ERIC HOLDER: We have an active, ongoing criminal investigation with regard to this matter. We are not in a position, as yet, to announce the result of that investigation, but the investigation is ongoing.

MONTAGNE: Good morning.

FLOYD ABRAMS: Good morning.

MONTAGNE: Now it is illegal for government employees to leak classified documents and many of these WikiLeaks documents are classified. Can WikiLeaks, which identifies itself as a media organization, and newspapers, disseminate the documents?

ABRAMS: Well, that's a lot easier to ask than to answer, unfortunately, because we have an espionage act, which was adopted basically in 1917, and which is extremely hard to sort of parse, in terms of knowing answers to what's allowed and what's not allowed. I'd put my answer this way. I think there's a strong argument that newspapers are free to - and not at great risk in revealing the information provided to them by a source. I think WikiLeaks is in a somewhat different position, a more dangerous position if the Department of Justice should decide to proceed against them or some of their people.

MONTAGNE: Could the espionage act apply to WikiLeaks?

ABRAMS: Well, that's obviously so broad that it can't mean everything it says. So what the courts have done is to read into that, to attach onto it, what we call a scienter requirement - a requirement that you have to mean to do something bad, you know, not just participate in public debate, but to harm the United States in some ways. That's something which could be argued.

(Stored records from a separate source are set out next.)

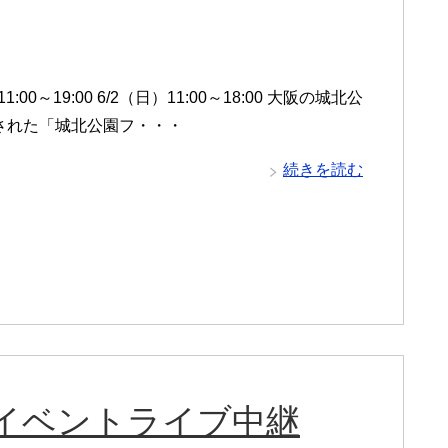
1:00～19:00 6/2（日）11:00～18:00 大阪の城北公
された「城北公園フ・・・
続きを読む
イベントライブ中継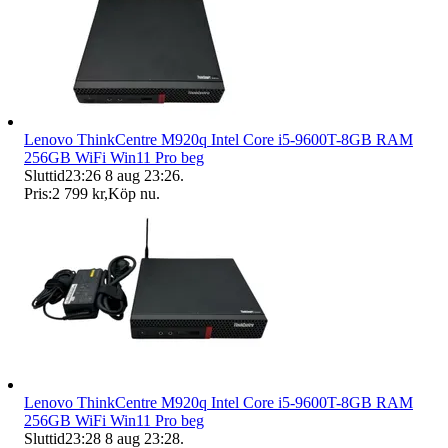
Lenovo ThinkCentre M920q Intel Core i5-9600T-8GB RAM
256GB WiFi Win11 Pro beg
Sluttid
23:26
8 aug 23:26
.
Pris:
2 799 kr
,
Köp nu
.
Lenovo ThinkCentre M920q Intel Core i5-9600T-8GB RAM
256GB WiFi Win11 Pro beg
Sluttid
23:28
8 aug 23:28
.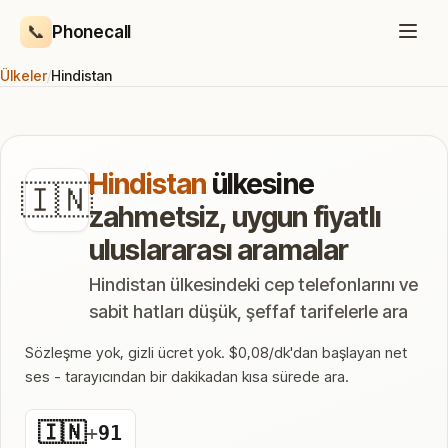
📞
Phonecall
Ülkeler
/
Hindistan
Hindistan
ülkesine
🇮🇳
zahmetsiz, uygun fiyatlı
uluslararası aramalar
Hindistan ülkesindeki cep telefonlarını ve
sabit hatları düşük, şeffaf tarifelerle ara
Sözleşme yok, gizli ücret yok. $0,08/dk'dan başlayan net
ses - tarayıcından bir dakikadan kısa sürede ara.
🇮🇳
+
91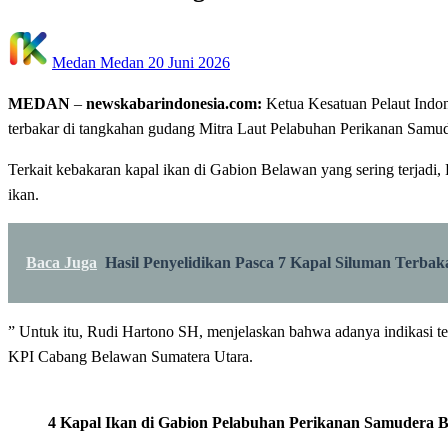
Posted
Medan Medan
20 Juni 2026
on
MEDAN
–
newskabarindonesia.com:
Ketua Kesatuan Pelaut Indo
terbakar di tangkahan gudang Mitra Laut Pelabuhan Perikanan Samude
Terkait kebakaran kapal ikan di Gabion Belawan yang sering terjad
ikan.
Baca Juga
Hasil Penyelidikan Pasca 7 Kapal Siluman Terba
‎” Untuk itu, Rudi Hartono SH, menjelaskan bahwa adanya indikasi t
KPI Cabang Belawan Sumatera Utara.
4 Kapal Ikan di Gabion Pelabuhan Perikanan Samudera 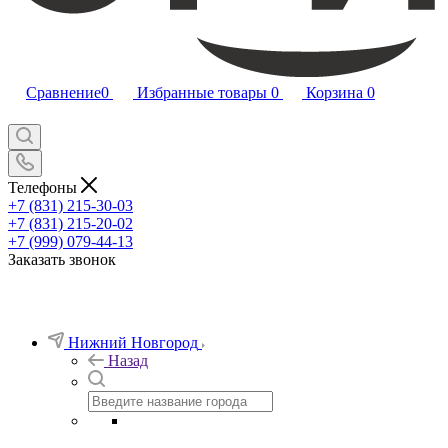
Сравнение
0
Избранные товары
0
Корзина
0
Телефоны
+7 (831) 215-30-03
+7 (831) 215-20-02
+7 (999) 079-44-13
Заказать звонок
Нижний Новгород
Назад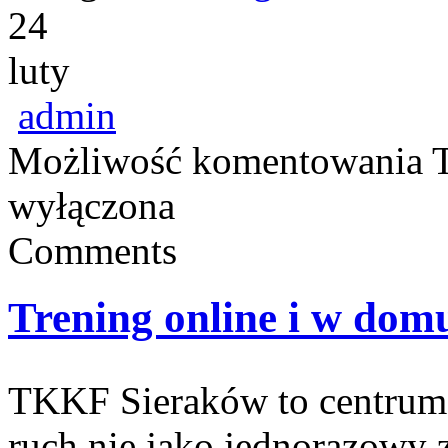
24
luty
admin
Możliwość komentowania
wyłączona
Comments
Trening online i w dom
TKKF Sieraków to centrum w
ruch nie jako jednorazowy z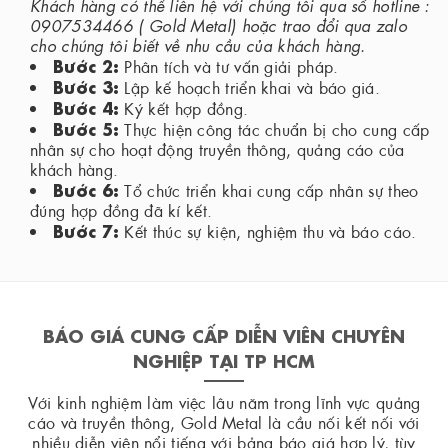
Khách hàng có thể liên hệ với chúng tôi qua số hotline :
0907534466 ( Gold Metal) hoặc trao đổi qua zalo
cho chúng tôi biết về nhu cầu của khách hàng.
Bước 2:
Phân tích và tư vấn giải pháp.
Bước 3:
Lập kế hoạch triển khai và báo giá.
Bước 4:
Ký kết hợp đồng.
Bước 5:
Thực hiện công tác chuẩn bị cho cung cấp
nhân sự cho hoạt động truyền thông, quảng cáo của
khách hàng.
Bước 6:
Tổ chức triển khai cung cấp nhân sự theo
đúng hợp đồng đã kí kết.
Bước 7:
Kết thúc sự kiện, nghiệm thu và báo cáo.
BÁO GIÁ CUNG CẤP DIỄN VIÊN CHUYÊN
NGHIỆP TẠI TP HCM
Với kinh nghiệm làm việc lâu năm trong lĩnh vực quảng
cáo và truyền thông, Gold Metal là cầu nối kết nối với
nhiều diễn viên nổi tiếng với bảng báo giá hợp lý, tùy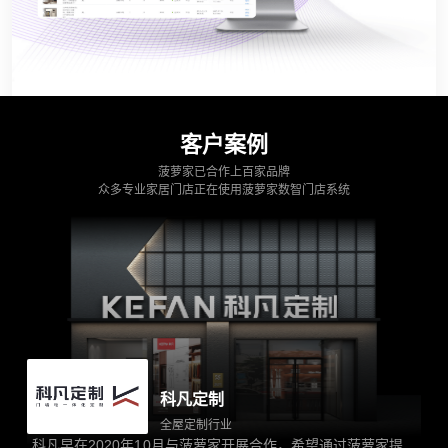
客户案例
菠萝家已合作上百家品牌
众多专业家居门店正在使用菠萝家数智门店系统
科凡定制
全屋定制行业
科凡早在2020年10月与菠萝家开展合作，希望通过菠萝家提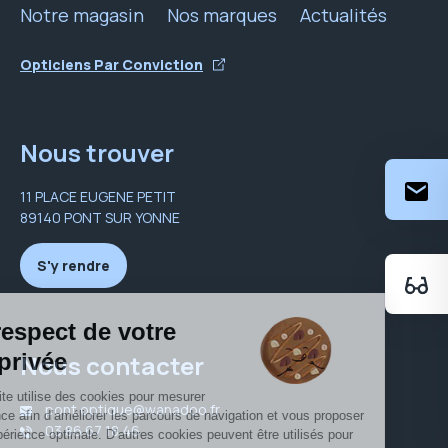
Notre magasin
Nos marques
Actualités
Opticiens Par Conviction
Nous trouver
11 PLACE EUGENE PETIT
89140 PONT SUR YONNE
S'y rendre
Nous contacter
pont.optique@wanadoo.fr
03 86 67 18 46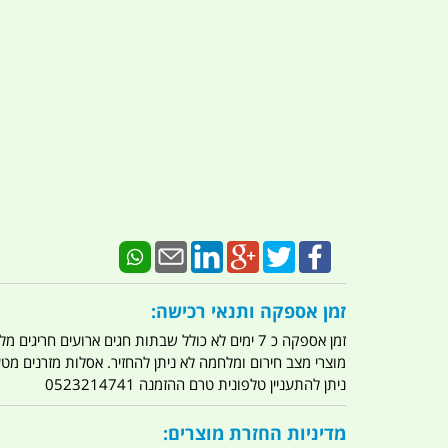
זמן אספקה ותנאי רכישה:
זמן אספקה כ 7 ימים לא כולל שבתות חגים ארועים חריגים מלחמות מגפה מתקפת טרור מתקפת מחשבים
מוצרי מצב חירום ומלחמה לא ניתן להחזיר. אסלות מזרנים מ
ניתן להתעניין טלפונית טרם ההזמנה 0523214741
מדיניות החזרת מוצרים: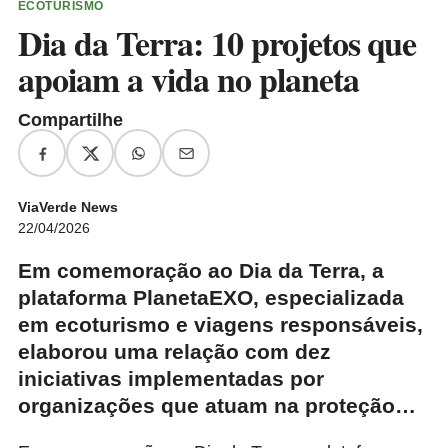
ECOTURISMO
Dia da Terra: 10 projetos que
apoiam a vida no planeta
Compartilhe
ViaVerde News
22/04/2026
Em comemoração ao Dia da Terra, a
plataforma PlanetaEXO, especializada
em ecoturismo e viagens responsáveis,
elaborou uma relação com dez
iniciativas implementadas por
organizações que atuam na proteção…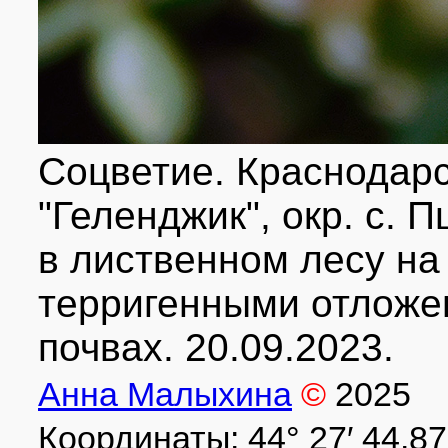
Соцветие. Краснодарс
"Геленджик", окр. с. 
в лиственном лесу н
терригенными отложе
почвах. 20.09.2023.
Анна Малыхина
©
2025
Координаты: 44° 27′ 44.87″ 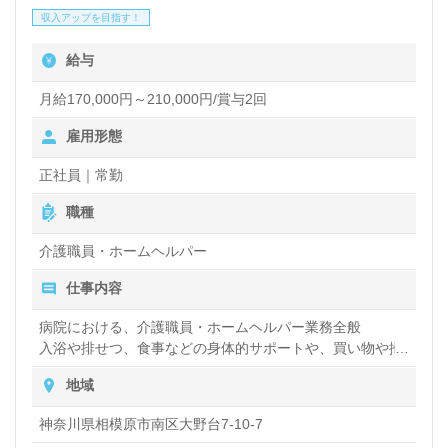
た、普通自動車免許をお持ちの方には送迎業務もあ
収入アップを目指す！
り、より多くの方々と接しながら自分のスキルを活か
給与
すことができます。
月給170,000円～210,000円/賞与2回
介護職への転職を考えている方、または新たな環境で
雇用形態
の再スタートを希望する方には最適な職場です。ご興
正社員｜常勤
味のある方は、ウィルオブ介護までお問い合わせいた
職種
だければ、詳しい情報や転職支援サービスを無料でご
介護職員・ホームヘルパー
利用いただけます。あなたの新しいキャリアを、ぜひ
仕事内容
私たちと一緒に描いていきましょう！
病院における、介護職員・ホームヘルパー業務全般
入浴や排せつ、食事などの身体的サポートや、買い物や掃
除、洗濯など日常生活のサポートなど
地域
神奈川県相模原市南区大野台7-10-7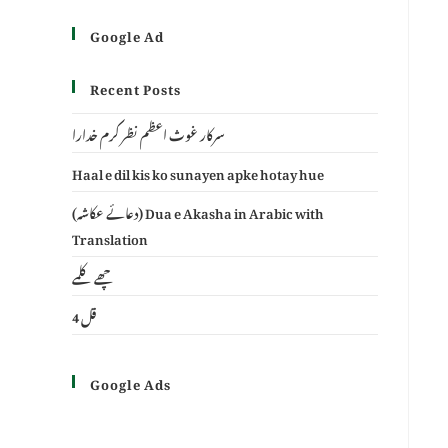
Google Ad
Recent Posts
سرکار غوث اعظم نظر کرم خدارا
Haal e dil kis ko sunayen apke hotay hue
(دعائے عکاشہ) Dua e Akasha in Arabic with
Translation
چھے کلمے
4 قل
Google Ads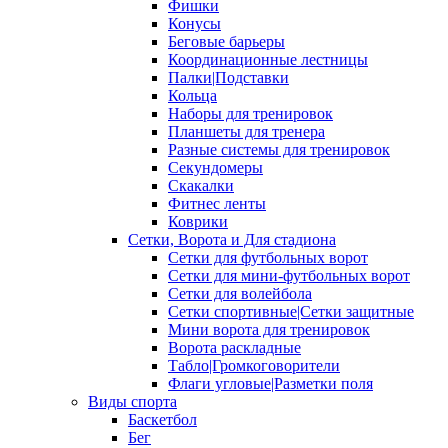
Фишки
Конусы
Беговые барьеры
Координационные лестницы
Палки|Подставки
Кольца
Наборы для тренировок
Планшеты для тренера
Разные системы для тренировок
Секундомеры
Скакалки
Фитнес ленты
Коврики
Сетки, Ворота и Для стадиона
Сетки для футбольных ворот
Сетки для мини-футбольных ворот
Сетки для волейбола
Сетки спортивные|Сетки защитные
Мини ворота для тренировок
Ворота раскладные
Табло|Громкоговорители
Флаги угловые|Разметки поля
Виды спорта
Баскетбол
Бег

MONTAGNE: And Julian Assange, who's the head of WikiLeaks...


MONTAGNE: ...has suggested that that's just what he's trying to get.

ABRAMS: Exactly, exactly. I mean he has - he's gone a long ways down the road of talking himself in to a possible violation of the espionage act.

MONTAGNE: Now WikiLeaks is registered in Iceland and has servers all over the world. How do those factors complicate the legal picture?

ABRAMS: Well, it complicates it in the sense of finding him. Of, you know, if the Department of Justice decides to proceed, it will not be easy. He hides. He takes steps to try to prevent the government or anyone that, you know, from, as you say, with servers all around the world, from you know, in effect fining him or the organization. There was a case in California not so many years ago, which had to be dismissed, against WikiLeaks, because no one could find them.


ABRAMS: And so that's the - and you know, the Department of Justice may well decide that even though WikiLeaks may well have violated the espionage act, it just isn't worth the pain and suffering to fight on to try to fine them, to try to indict them, and to try to convict them.

MONTAGNE: Thank you very much for joining us. Attorney Floyd Abrams represented the New York Times as it published the Pentagon Papers nearly 40 years ago. Thanks very much.


MONTAGNE: You're listening to MORNING EDITION from NPR News.